For his continued culture research, Aidan chose pioneers.  This didn't surprise me much since The Little House of The Prairie series are some of his favorite books.  We have read them all aloud, plus he has listened to many of them on CD as well.  We are currently reading through The Rocky Ridge Collection by Roger Lea MacBride.

Yesterday, we found the pioneer section of non fiction books and checked out several.  Today Aidan was reading one of the books and it talked about corn being valuable as money.  Imagine negotiating the purchase of a shovel in bags of corn!  Anyways, alongside that page was a cornbread recipe, so Aidan made some for us for lunch (with my gluten free adaptations of course).
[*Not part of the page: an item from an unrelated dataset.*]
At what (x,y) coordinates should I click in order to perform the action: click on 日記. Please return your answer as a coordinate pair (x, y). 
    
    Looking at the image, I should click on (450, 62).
It was quite yummy!  I really made the effort to stay hands off other than helping him with reading when needed and finding the right measuring cups.  I am amazed how competent he has become in the kitchen.  He barely needed me at all!


Frontier Corn Bread
(Heidi's Gluten Free Version)

Mix together:
1 Cup brown rice flour
1 Cup corn meal
4 teaspoons Baking Powder
1/2 teaspoon xanthan gum
1/4 Cup sugar

3 eggs
1 Cup milk
1/4 Cup oil

Pour batter into a greased 9" square pan.

Bake at 425 degrees for 20-25 minutes.

1 comment:

Amanda said...

Looks great... and I LOVE where the recipe came from! You are such a great mom to instill a true love of reading in your kids.